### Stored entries
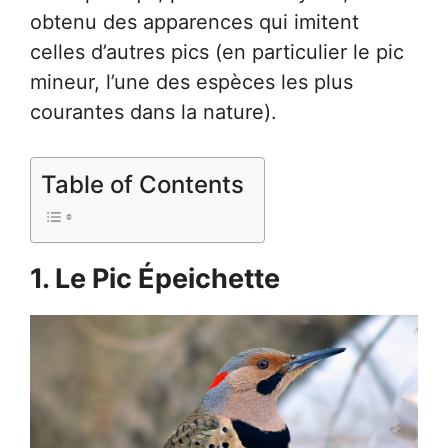
obtenu des apparences qui imitent
celles d’autres pics (en particulier le pic
mineur, l’une des espèces les plus
courantes dans la nature).
Table of Contents
1. Le Pic Épeichette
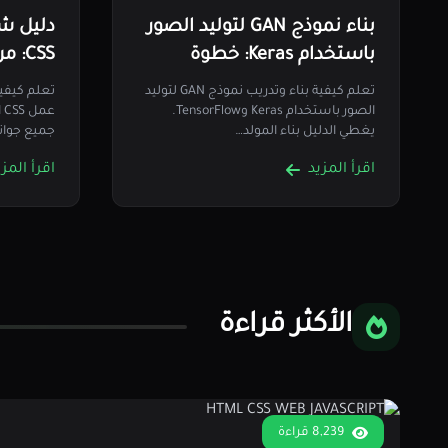
بناء نموذج GAN لتوليد الصور
باستخدام Keras: خطوة
CSS:
بخطوة
التقنيا
تعلم كيفية بناء وتدريب نموذج GAN لتوليد
الصور باستخدام Keras وTensorFlow.
ع
يغطي الدليل بناء المولد…
جميع جوانب wind CSS
اقرأ المزيد
اقرأ المزي
الأكثر قراءة
8,239 قراءة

### Task
Return each line of the data, keeping its wording exact and omitting pictures.

### Output for this task
obtenu des apparences qui imitent
celles d’autres pics (en particulier le pic
mineur, l’une des espèces les plus
courantes dans la nature).
Table of Contents
1. Le Pic Épeichette
بناء نموذج GAN لتوليد الصور
باستخدام Keras: خطوة
CSS:
بخطوة
التقنيا
تعلم كيفية بناء وتدريب نموذج GAN لتوليد
الصور باستخدام Keras وTensorFlow.
ع
يغطي الدليل بناء المولد…
جميع جوانب wind CSS
اقرأ المزيد
اقرأ المزي
الأكثر قراءة
8,239 قراءة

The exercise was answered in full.